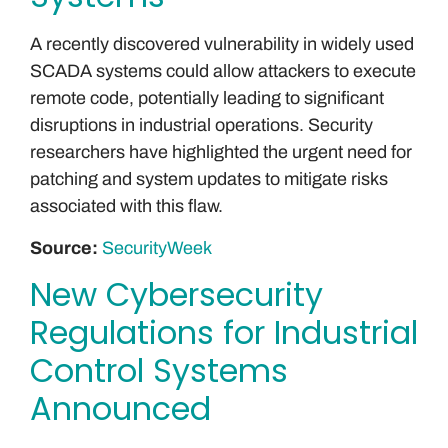
A recently discovered vulnerability in widely used
SCADA systems could allow attackers to execute
remote code, potentially leading to significant
disruptions in industrial operations. Security
researchers have highlighted the urgent need for
patching and system updates to mitigate risks
associated with this flaw.
Source:
SecurityWeek
New Cybersecurity
Regulations for Industrial
Control Systems
Announced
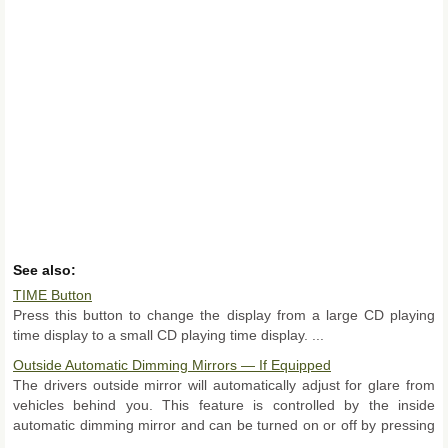
See also:
TIME Button
Press this button to change the display from a large CD playing
time display to a small CD playing time display. ...
Outside Automatic Dimming Mirrors — If Equipped
The drivers outside mirror will automatically adjust for glare from
vehicles behind you. This feature is controlled by the inside
automatic dimming mirror and can be turned on or off by pressing
...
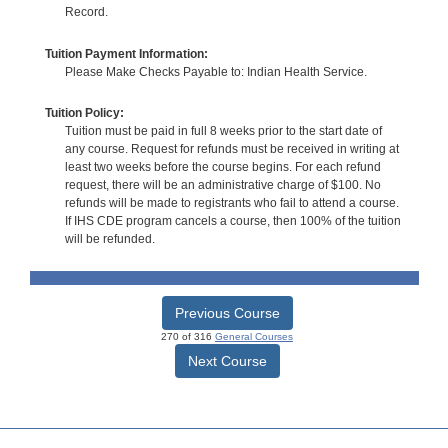
Record.
Tuition Payment Information:
Please Make Checks Payable to: Indian Health Service.
Tuition Policy:
Tuition must be paid in full 8 weeks prior to the start date of
any course. Request for refunds must be received in writing at
least two weeks before the course begins. For each refund
request, there will be an administrative charge of $100. No
refunds will be made to registrants who fail to attend a course.
If IHS CDE program cancels a course, then 100% of the tuition
will be refunded.
Previous Course
270 of 316
General Courses
Next Course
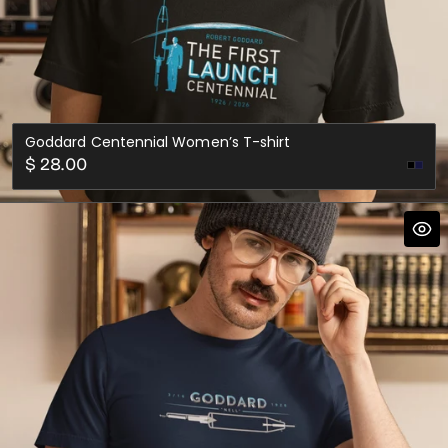
Goddard Centennial Women’s T-shirt
Regular
$ 28.00
Nav
price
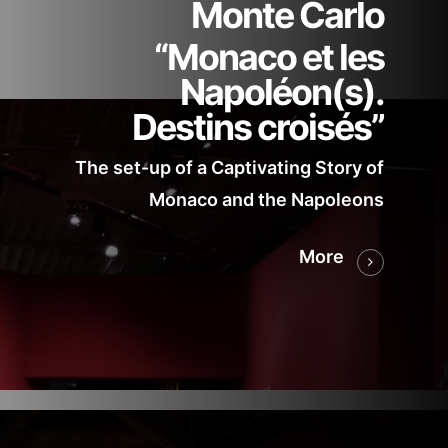
Monte Carlo
“Monaco et les
Napoléon(s).
Destins croisés”
The set-up of a Captivating Story of
Monaco and the Napoleons
More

▶ The task: The reply must consist of the complete listing, reproduced exactly, with no images.

▶ Solution below:
A recently discovered vulnerability in widely used
SCADA systems could allow attackers to execute
remote code, potentially leading to significant
disruptions in industrial operations. Security
researchers have highlighted the urgent need for
patching and system updates to mitigate risks
associated with this flaw.
Source:
SecurityWeek
New Cybersecurity
Regulations for Industrial
Control Systems
Announced
See also:
TIME Button
Press this button to change the display from a large CD playing
time display to a small CD playing time display. ...
Outside Automatic Dimming Mirrors — If Equipped
The drivers outside mirror will automatically adjust for glare from
vehicles behind you. This feature is controlled by the inside
automatic dimming mirror and can be turned on or off by pressing
...
Record.
Tuition Payment Information:
Please Make Checks Payable to: Indian Health Service.
Tuition Policy:
Tuition must be paid in full 8 weeks prior to the start date of
any course. Request for refunds must be received in writing at
least two weeks before the course begins. For each refund
request, there will be an administrative charge of $100. No
refunds will be made to registrants who fail to attend a course.
If IHS CDE program cancels a course, then 100% of the tuition
will be refunded.
Previous Course
270 of 316
General Courses
Next Course
Goddard Centennial Women’s T-shirt
Regular
$ 28.00
Nav
price
Monte Carlo
“Monaco et les
Napoléon(s).
Destins croisés”
The set-up of a Captivating Story of
Monaco and the Napoleons
More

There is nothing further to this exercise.